Why offshore wind jobs may just be a lot of hot air

By Jonathan Lesser
August 5, 2023

Offshore wind developers in the U.S. have promised to create thousands of “million-dollar” jobs.

But those dollars won’t flow into New York workers’ paychecks.

Rather, they’re just the sum total of the subsidies local taxpayers and utility ratepayers will expend to keep offshore wind afloat—as if New Yorkers’ electric bills aren’t high enough.

Consider Ørsted, the Danish government-owned company that is developing the 12-turbine, 132-megawatt Southfork Wind and the 84-turbine, 924-megawatt Sunrise Wind projects, which will be built 30 miles east of Montauk Point, Long Island.

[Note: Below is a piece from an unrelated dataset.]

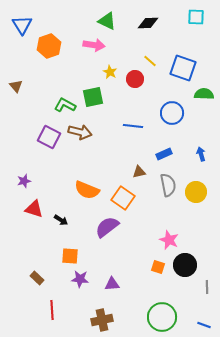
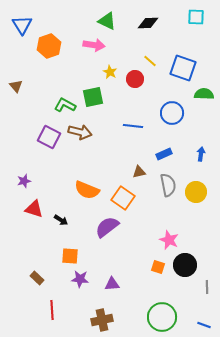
blue arrow at (201, 154): rotated 24 degrees clockwise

Ørsted is also behind the 98-turbine, 1,100 megawatt Ocean Wind project along the southern New Jersey shore, which just rewarded it with several billion dollars in tax credits that were supposed to have been returned to New Jersey ratepayers

According to Ørsted’s Southfork Construction and Operations Plan (COP), Southfork will require 166 construction workers each year during the two-year construction period and another 10 jobs each year for operation and maintenance over the project’s 25-year expected lifespan.

That’s a total of 582 “job-years” (economic jargon for one full-time equivalent job for one year).